» **Exercise instructions**: Only a number is expected: how many lines in the data below contain the word "third".

[Data section]

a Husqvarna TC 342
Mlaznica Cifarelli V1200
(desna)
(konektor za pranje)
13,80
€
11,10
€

[/Data section]
[Data section]

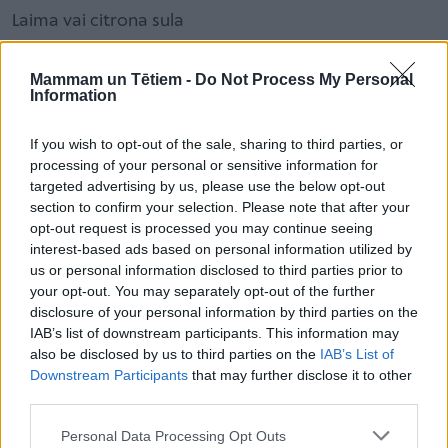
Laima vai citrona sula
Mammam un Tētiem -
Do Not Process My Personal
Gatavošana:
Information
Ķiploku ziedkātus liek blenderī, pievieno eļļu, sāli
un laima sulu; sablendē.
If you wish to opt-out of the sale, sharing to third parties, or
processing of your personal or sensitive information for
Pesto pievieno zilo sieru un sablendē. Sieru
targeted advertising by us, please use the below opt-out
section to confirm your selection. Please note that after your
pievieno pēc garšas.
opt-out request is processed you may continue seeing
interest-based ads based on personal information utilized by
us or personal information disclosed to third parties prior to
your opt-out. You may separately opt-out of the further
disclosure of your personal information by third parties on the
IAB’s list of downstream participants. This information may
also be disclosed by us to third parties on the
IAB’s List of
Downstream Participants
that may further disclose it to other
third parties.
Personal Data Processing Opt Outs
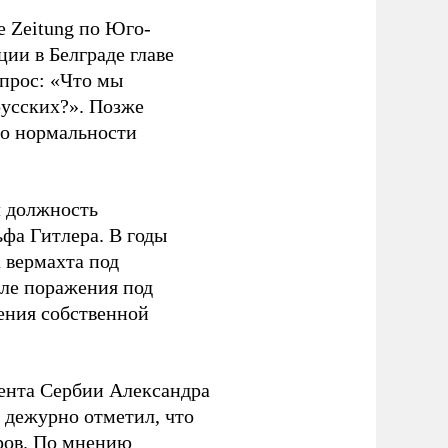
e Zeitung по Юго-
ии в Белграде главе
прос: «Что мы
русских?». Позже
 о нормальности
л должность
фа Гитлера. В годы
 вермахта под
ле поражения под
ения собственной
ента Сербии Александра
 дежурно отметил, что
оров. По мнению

[/Data section]

» **Output for this task**: 5